▸ **Assigned task**
Using the listing below, copy exactly the lines from the one containing "Por: Shawell Peña" to the one containing "contra Nicaragua", both lines included, and no others.

▸ **Dataset content**

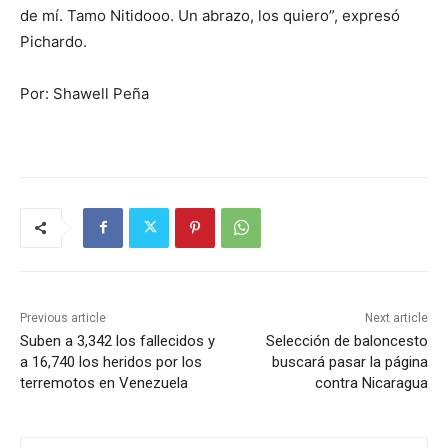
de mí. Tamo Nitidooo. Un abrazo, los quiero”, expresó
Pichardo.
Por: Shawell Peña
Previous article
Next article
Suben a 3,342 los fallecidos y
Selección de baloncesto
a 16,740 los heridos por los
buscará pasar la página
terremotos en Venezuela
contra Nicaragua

---

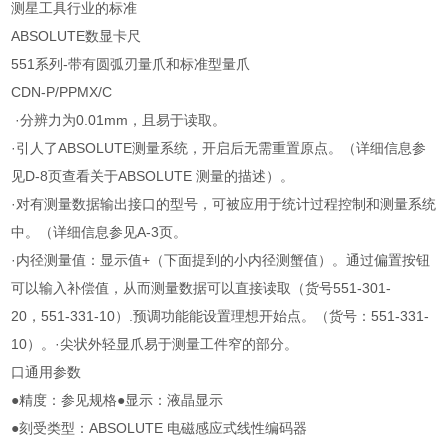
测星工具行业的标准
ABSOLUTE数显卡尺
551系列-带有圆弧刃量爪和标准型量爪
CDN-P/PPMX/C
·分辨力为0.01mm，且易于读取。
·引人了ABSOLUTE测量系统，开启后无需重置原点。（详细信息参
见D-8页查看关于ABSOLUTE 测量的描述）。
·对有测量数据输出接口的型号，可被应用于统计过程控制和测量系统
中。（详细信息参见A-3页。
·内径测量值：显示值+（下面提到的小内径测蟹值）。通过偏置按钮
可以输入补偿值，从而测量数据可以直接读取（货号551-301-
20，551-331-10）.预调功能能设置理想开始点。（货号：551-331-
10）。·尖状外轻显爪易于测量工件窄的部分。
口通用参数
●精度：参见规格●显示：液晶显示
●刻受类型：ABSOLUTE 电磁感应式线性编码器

▸ **Your solution**
Por: Shawell Peña
Previous article
Next article
Suben a 3,342 los fallecidos y
Selección de baloncesto
a 16,740 los heridos por los
buscará pasar la página
terremotos en Venezuela
contra Nicaragua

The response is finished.